Aos 19 anos, ele é a maior revelação do futebol sírio. Em 2014, foi um dos principais responsáveis por classificar a seleção para a Copa do Mundo sub-17, disputada no Uruguai em 2015. Quando o torneio chegou, o meia já havia desafiado a travessia do Mar Mediterrâneo para deixar a terra natal.
“O futebol não parou na Síria com a guerra, mas a não ser que você more em Damasco, é arriscado demais. E o esporte passou a ser a última das minhas preocupações”, diz Al-Kadri, por meio de sua filha Leen. Ele não fala inglês.
Al-Kadri, 51, era o principal árbitro do futebol local. Esteve na Copa da Alemanha, em 2006. Foi um dos assistentes deixados pela Fifa na reserva, à espera de alguma lesão dos titulares, o que não aconteceu. Ele decidiu se refugiar na Europa bem antes de Jaddou, em 2012.
“Não havia mais condições de continuar”, conclui.
Al-Kadri, 51, chegou a desistir da arbitragem.
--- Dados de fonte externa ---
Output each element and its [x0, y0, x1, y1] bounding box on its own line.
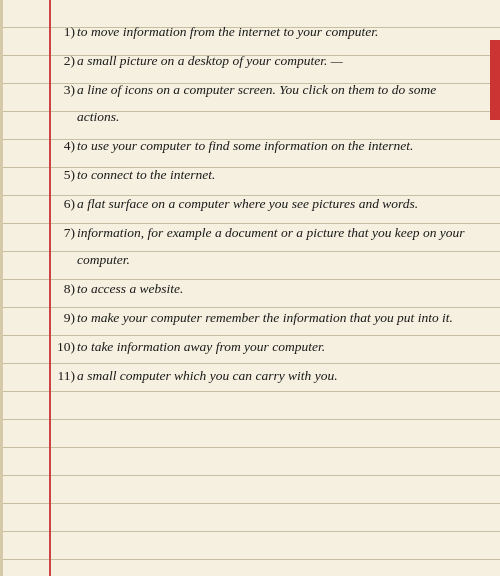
list-text: to access a website. [77, 275, 480, 302]
list-item: 4)to use your computer to find some info… [55, 132, 480, 159]
list-text: to make your computer remember the infor… [77, 304, 480, 331]
list-item: 8)to access a website. [55, 275, 480, 302]
list-number: 9) [55, 304, 77, 331]
list-item: 5)to connect to the internet. [55, 161, 480, 188]
list-text: to use your computer to find some inform… [77, 132, 480, 159]
list-text: a small computer which you can carry wit… [77, 362, 480, 389]
list-item: 7)information, for example a document or… [55, 219, 480, 273]
page: 1)to move information from the internet … [0, 0, 500, 576]
list-number: 2) [55, 47, 77, 74]
list-item: 6)a flat surface on a computer where you… [55, 190, 480, 217]
list-number: 4) [55, 132, 77, 159]
list-number: 11) [55, 362, 77, 389]
content: 1)to move information from the internet … [55, 18, 480, 389]
list-item: 2)a small picture on a desktop of your c… [55, 47, 480, 74]
list-text: a line of icons on a computer screen. Yo… [77, 76, 480, 130]
list-text: to move information from the internet to… [77, 18, 480, 45]
list-number: 8) [55, 275, 77, 302]
list-number: 5) [55, 161, 77, 188]
list-number: 3) [55, 76, 77, 103]
list-text: a flat surface on a computer where you s… [77, 190, 480, 217]
list-number: 7) [55, 219, 77, 246]
list-number: 10) [55, 333, 77, 360]
list-text: to connect to the internet. [77, 161, 480, 188]
list-item: 1)to move information from the internet … [55, 18, 480, 45]
list-item: 9)to make your computer remember the inf… [55, 304, 480, 331]
list-number: 1) [55, 18, 77, 45]
list-text: to take information away from your compu… [77, 333, 480, 360]
list-item: 11)a small computer which you can carry … [55, 362, 480, 389]
list-item: 3)a line of icons on a computer screen. … [55, 76, 480, 130]
list-item: 10)to take information away from your co… [55, 333, 480, 360]
margin-line [49, 0, 51, 576]
list-number: 6) [55, 190, 77, 217]
red-tab [490, 40, 500, 120]
list-text: a small picture on a desktop of your com… [77, 47, 480, 74]
list-text: information, for example a document or a… [77, 219, 480, 273]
Em outubro do ano passado, foi convidado a apitar partidas da Postbauer-Heng, a nona divisão do futebol alemão. Não recebe nada por isso, mas se diz grato porque o ajuda na integração ao seu novo país. Quando entra em campo, é aplaudido.
“Antes de chegarmos à Europa, moramos na Jordânia. O objetivo sempre foi ir para a Alemanha. Quando estive aqui na Copa do Mundo, vi o quanto é um lugar especial. Tudo funciona. Não se parece com nada o que vivi antes”, afirma o árbitro.
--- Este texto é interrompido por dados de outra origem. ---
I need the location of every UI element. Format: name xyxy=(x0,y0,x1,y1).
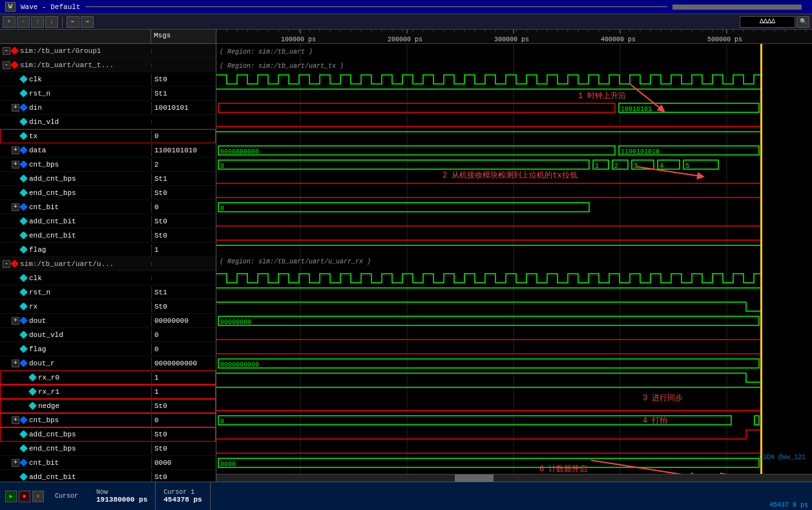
title-scrollbar[interactable] xyxy=(672,5,802,10)
signal-icon xyxy=(28,388,37,396)
signal-name: data xyxy=(29,147,46,154)
signal-icon xyxy=(28,374,37,382)
signal-row[interactable]: +cnt_bps0 xyxy=(0,413,216,427)
signal-icon xyxy=(19,189,28,197)
signal-value xyxy=(151,49,216,53)
signal-row[interactable]: +din10010101 xyxy=(0,101,216,115)
toolbar-btn-6[interactable]: ⇥ xyxy=(81,16,94,28)
expand-icon[interactable] xyxy=(21,388,28,396)
signal-icon xyxy=(19,303,28,311)
expand-icon[interactable] xyxy=(21,402,28,410)
signal-row[interactable]: +cnt_bps2 xyxy=(0,158,216,172)
signal-row[interactable]: rst_nSt1 xyxy=(0,87,216,101)
signal-row[interactable]: clkSt0 xyxy=(0,72,216,87)
signal-row[interactable]: end_cnt_bpsSt0 xyxy=(0,442,216,456)
expand-icon[interactable] xyxy=(21,374,28,382)
signal-value: 10010101 xyxy=(151,102,216,114)
signal-value: St0 xyxy=(151,74,216,85)
expand-icon[interactable] xyxy=(12,345,19,353)
expand-icon[interactable] xyxy=(12,289,19,296)
expand-icon[interactable] xyxy=(12,132,19,140)
signal-row[interactable]: -sim:/tb_uart/Group1 xyxy=(0,44,216,58)
status-icon-1[interactable]: ▶ xyxy=(5,491,17,502)
signal-row[interactable]: +dout_r0000000000 xyxy=(0,356,216,371)
expand-icon[interactable] xyxy=(12,331,19,339)
signal-row[interactable]: flag0 xyxy=(0,342,216,356)
toolbar-btn-3[interactable]: ↑ xyxy=(31,16,44,28)
expand-icon[interactable]: + xyxy=(12,317,19,325)
expand-icon[interactable]: + xyxy=(12,104,19,112)
app-container: W Wave - Default + - ↑ ↓ ⇤ ⇥ ΔΔΔΔ 🔍 Msgs… xyxy=(0,0,812,510)
signal-row[interactable]: rx_r01 xyxy=(0,371,216,385)
status-icon-2[interactable]: ■ xyxy=(19,491,30,502)
signal-row[interactable]: add_cnt_bpsSt1 xyxy=(0,172,216,186)
expand-icon[interactable]: + xyxy=(12,147,19,154)
signal-value xyxy=(151,262,216,266)
signal-row[interactable]: nedgeSt0 xyxy=(0,399,216,413)
signal-row[interactable]: dout_vld0 xyxy=(0,328,216,342)
expand-icon[interactable] xyxy=(12,90,19,97)
toolbar-btn-2[interactable]: - xyxy=(17,16,30,28)
expand-icon[interactable] xyxy=(12,246,19,254)
expand-icon[interactable] xyxy=(12,445,19,453)
expand-icon[interactable] xyxy=(12,76,19,83)
expand-icon[interactable]: + xyxy=(12,203,19,211)
expand-icon[interactable]: + xyxy=(12,416,19,424)
signal-row[interactable]: +data1100101010 xyxy=(0,143,216,158)
signal-row[interactable]: flag1 xyxy=(0,243,216,257)
toolbar-btn-5[interactable]: ⇤ xyxy=(67,16,79,28)
expand-icon[interactable] xyxy=(12,473,19,481)
expand-icon[interactable]: - xyxy=(3,61,10,69)
expand-icon[interactable] xyxy=(12,218,19,225)
signal-row[interactable]: -sim:/tb_uart/uart_t... xyxy=(0,58,216,72)
expand-icon[interactable]: + xyxy=(12,459,19,467)
signal-value: 1 xyxy=(151,386,216,398)
expand-icon[interactable] xyxy=(12,118,19,126)
signal-value: St0 xyxy=(151,471,216,482)
expand-icon[interactable] xyxy=(12,189,19,197)
expand-icon[interactable] xyxy=(12,175,19,183)
signal-row[interactable]: end_cnt_bitSt0 xyxy=(0,229,216,243)
toolbar-btn-1[interactable]: + xyxy=(3,16,16,28)
scrollbar-thumb[interactable] xyxy=(455,474,494,482)
signal-row[interactable]: end_cnt_bpsSt0 xyxy=(0,186,216,200)
toolbar-btn-4[interactable]: ↓ xyxy=(45,16,58,28)
expand-icon[interactable]: - xyxy=(3,260,10,268)
wave-content[interactable]: 1 时钟上升沿 2 从机接收模块检测到上位机的tx拉低 3 进行同步 4 打拍 … xyxy=(216,44,812,474)
signal-name: rx_r1 xyxy=(38,388,59,396)
signal-icon xyxy=(19,274,28,282)
signal-row[interactable]: +cnt_bit0 xyxy=(0,200,216,214)
signal-value: 0 xyxy=(151,343,216,355)
signal-row[interactable]: add_cnt_bitSt0 xyxy=(0,214,216,229)
expand-icon[interactable] xyxy=(12,431,19,438)
signal-row[interactable]: rxSt0 xyxy=(0,300,216,314)
expand-icon[interactable]: + xyxy=(12,161,19,168)
h-scrollbar[interactable] xyxy=(216,474,812,482)
toolbar-btn-7[interactable]: 🔍 xyxy=(796,16,809,28)
status-right: Now 191380000 ps Cursor 1 454378 ps 4543… xyxy=(88,482,812,510)
signal-icon xyxy=(10,61,19,69)
expand-icon[interactable] xyxy=(12,303,19,311)
header-name xyxy=(0,30,151,43)
expand-icon[interactable]: + xyxy=(12,360,19,367)
signal-row[interactable]: add_cnt_bitSt0 xyxy=(0,470,216,482)
expand-icon[interactable]: - xyxy=(3,47,10,55)
signal-row[interactable]: clk xyxy=(0,271,216,285)
signal-row[interactable]: +cnt_bit0000 xyxy=(0,456,216,470)
signal-row[interactable]: tx0 xyxy=(0,129,216,143)
signal-row[interactable]: rx_r11 xyxy=(0,385,216,399)
signal-row[interactable]: din_vld xyxy=(0,115,216,129)
signal-value: 1 xyxy=(151,372,216,383)
signal-icon xyxy=(19,90,28,97)
expand-icon[interactable] xyxy=(12,274,19,282)
expand-icon[interactable] xyxy=(12,232,19,240)
signal-row[interactable]: rst_nSt1 xyxy=(0,285,216,300)
signal-row[interactable]: +dout00000000 xyxy=(0,314,216,328)
signal-list[interactable]: -sim:/tb_uart/Group1-sim:/tb_uart/uart_t… xyxy=(0,44,216,482)
signal-name: clk xyxy=(29,76,42,83)
signal-name: cnt_bps xyxy=(29,416,59,424)
signal-row[interactable]: -sim:/tb_uart/uart/u... xyxy=(0,257,216,271)
annotation-6: 6 计数器开启 xyxy=(539,464,587,474)
signal-row[interactable]: add_cnt_bpsSt0 xyxy=(0,427,216,442)
status-icon-3[interactable]: ⚡ xyxy=(32,491,44,502)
A jornada para escapar da guerra também foi algo que Jaddou jamais havia visto. O jogador não dormiu por três noites. Ele e os outros homens do barco superlotado se revezavam na missão de tirar a água que não parava de entrar. No segundo dia, o motor estourou. A embarcação ficou à deriva por mais de 24 horas, até ser vista por um navio cargueiro, que alertou a guarda costeira italiana. SÍRIA NA COPA Hoje, Jaddou está na base do Arminia Bielefeld, da segunda divisão alemã.
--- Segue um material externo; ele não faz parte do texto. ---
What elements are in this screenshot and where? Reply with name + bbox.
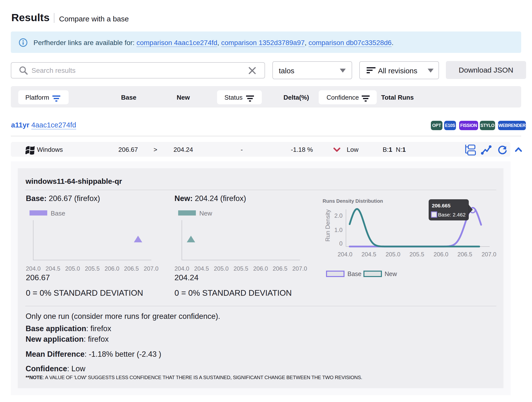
svg-text:206.665: 206.665 <box>432 203 451 208</box>
svg-text:Base: 2.462: Base: 2.462 <box>438 212 466 217</box>
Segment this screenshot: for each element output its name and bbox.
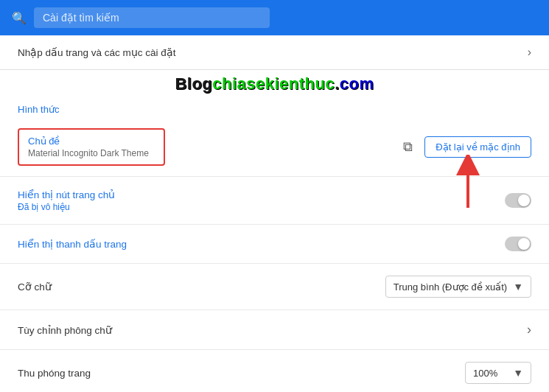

“O que eu sempre quis foi jogar bola. Isso estava se tornando impossível na Síria. O governo nos obrigava a passar por um período de treinos em Damasco. Quem não fosse, seria punido. No caminho, o ônibus passava por tiroteios. Se as forças rebeldes nos encontrassem, estaríamos mortos. Aquilo não era vida”, relata.
Para fugir, a família vendeu a casa em Latakia, cidade do litoral. O governo italiano o deixou na Sicília. Ele e o tio Zakaria rumaram para o norte. Um voluntário lhe deu uma bola de presente. Era com ela que treinava todos os dias.
“Pagamos tudo o que restava do nosso dinheiro para um intermediário nos levar para a Alemanha”, afirma.
A Síria ainda tem chance de disputar a Copa do Mundo na Rússia, em 2018. Em março, faz partida decisiva contra Uzbequistão.
Jaddou nem sonha em voltar a vestir a camisa da seleção. Sabe que, para o regime que comanda o pais, se tornou um nome maldito.